### Record excerpts
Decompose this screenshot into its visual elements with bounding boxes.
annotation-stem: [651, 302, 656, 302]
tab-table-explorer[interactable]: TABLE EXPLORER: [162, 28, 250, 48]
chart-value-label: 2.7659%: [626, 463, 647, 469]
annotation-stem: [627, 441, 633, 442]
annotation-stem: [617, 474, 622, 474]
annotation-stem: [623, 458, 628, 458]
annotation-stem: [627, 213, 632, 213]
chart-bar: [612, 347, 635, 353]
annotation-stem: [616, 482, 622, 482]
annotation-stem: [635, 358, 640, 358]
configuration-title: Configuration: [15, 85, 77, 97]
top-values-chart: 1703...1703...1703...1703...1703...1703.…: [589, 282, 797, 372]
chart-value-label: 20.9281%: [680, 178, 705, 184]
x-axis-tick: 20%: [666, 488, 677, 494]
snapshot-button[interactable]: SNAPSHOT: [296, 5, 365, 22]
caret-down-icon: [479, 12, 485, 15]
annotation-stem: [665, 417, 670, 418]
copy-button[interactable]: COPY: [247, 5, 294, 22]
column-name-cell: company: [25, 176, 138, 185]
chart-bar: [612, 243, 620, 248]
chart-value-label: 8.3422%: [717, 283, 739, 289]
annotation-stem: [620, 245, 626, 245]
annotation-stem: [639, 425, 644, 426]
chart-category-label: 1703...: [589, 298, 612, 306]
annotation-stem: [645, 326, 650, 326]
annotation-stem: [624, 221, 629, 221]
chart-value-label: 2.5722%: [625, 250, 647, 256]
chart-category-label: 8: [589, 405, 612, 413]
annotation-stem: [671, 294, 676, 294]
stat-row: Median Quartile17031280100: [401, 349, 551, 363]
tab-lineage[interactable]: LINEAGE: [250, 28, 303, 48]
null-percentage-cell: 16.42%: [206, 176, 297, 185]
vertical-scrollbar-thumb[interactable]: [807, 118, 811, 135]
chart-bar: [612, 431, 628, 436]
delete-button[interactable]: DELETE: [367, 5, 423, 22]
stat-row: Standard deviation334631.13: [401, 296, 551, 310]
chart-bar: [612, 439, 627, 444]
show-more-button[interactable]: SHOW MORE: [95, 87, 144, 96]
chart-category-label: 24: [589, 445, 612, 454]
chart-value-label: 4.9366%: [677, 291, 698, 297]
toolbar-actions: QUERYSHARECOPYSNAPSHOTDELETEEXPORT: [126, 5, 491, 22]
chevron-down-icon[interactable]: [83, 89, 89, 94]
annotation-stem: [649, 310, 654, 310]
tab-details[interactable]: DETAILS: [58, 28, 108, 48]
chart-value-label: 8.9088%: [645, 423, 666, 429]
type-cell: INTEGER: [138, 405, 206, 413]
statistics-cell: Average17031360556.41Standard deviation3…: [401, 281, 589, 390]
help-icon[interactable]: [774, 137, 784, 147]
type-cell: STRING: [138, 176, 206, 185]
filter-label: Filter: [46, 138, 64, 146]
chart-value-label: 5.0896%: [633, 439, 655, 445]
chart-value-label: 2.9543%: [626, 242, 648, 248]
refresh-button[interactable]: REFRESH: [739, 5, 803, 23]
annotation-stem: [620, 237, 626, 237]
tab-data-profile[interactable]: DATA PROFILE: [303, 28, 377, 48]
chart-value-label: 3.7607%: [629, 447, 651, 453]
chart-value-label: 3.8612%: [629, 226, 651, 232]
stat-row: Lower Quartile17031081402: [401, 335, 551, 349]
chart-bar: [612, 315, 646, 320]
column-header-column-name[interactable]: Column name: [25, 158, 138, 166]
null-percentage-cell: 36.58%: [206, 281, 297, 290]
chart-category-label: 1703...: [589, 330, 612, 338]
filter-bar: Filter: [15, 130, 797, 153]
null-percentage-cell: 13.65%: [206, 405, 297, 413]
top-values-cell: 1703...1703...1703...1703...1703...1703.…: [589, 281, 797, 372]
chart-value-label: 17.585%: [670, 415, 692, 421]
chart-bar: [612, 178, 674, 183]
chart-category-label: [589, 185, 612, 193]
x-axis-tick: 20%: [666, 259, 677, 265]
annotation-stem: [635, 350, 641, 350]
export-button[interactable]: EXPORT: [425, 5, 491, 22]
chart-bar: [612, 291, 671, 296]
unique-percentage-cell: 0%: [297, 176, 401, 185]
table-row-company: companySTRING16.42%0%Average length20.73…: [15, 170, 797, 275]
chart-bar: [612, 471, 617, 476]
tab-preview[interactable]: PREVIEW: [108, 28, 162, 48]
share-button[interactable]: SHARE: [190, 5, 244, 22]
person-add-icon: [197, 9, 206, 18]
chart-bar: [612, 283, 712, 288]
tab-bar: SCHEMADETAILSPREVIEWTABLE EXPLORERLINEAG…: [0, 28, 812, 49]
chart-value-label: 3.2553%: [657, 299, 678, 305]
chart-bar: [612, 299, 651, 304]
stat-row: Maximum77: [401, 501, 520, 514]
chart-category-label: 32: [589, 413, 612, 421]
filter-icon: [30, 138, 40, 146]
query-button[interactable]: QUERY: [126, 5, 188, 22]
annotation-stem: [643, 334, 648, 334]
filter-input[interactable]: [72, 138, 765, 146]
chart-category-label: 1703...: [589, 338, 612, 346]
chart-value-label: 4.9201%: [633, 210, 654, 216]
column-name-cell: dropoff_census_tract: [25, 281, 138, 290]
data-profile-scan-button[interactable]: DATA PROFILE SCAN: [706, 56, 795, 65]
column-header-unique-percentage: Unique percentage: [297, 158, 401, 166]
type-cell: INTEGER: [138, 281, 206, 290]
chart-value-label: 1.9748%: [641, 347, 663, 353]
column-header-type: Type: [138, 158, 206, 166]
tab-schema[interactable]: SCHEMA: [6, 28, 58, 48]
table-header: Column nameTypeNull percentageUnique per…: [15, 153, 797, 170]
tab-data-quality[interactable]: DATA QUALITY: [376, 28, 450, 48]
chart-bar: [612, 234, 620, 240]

### What you have to do
Scan the records for the word "INTEGER" and copy every line where it is found.

### Problem solution
type-cell: INTEGER: [138, 405, 206, 413]
type-cell: INTEGER: [138, 281, 206, 290]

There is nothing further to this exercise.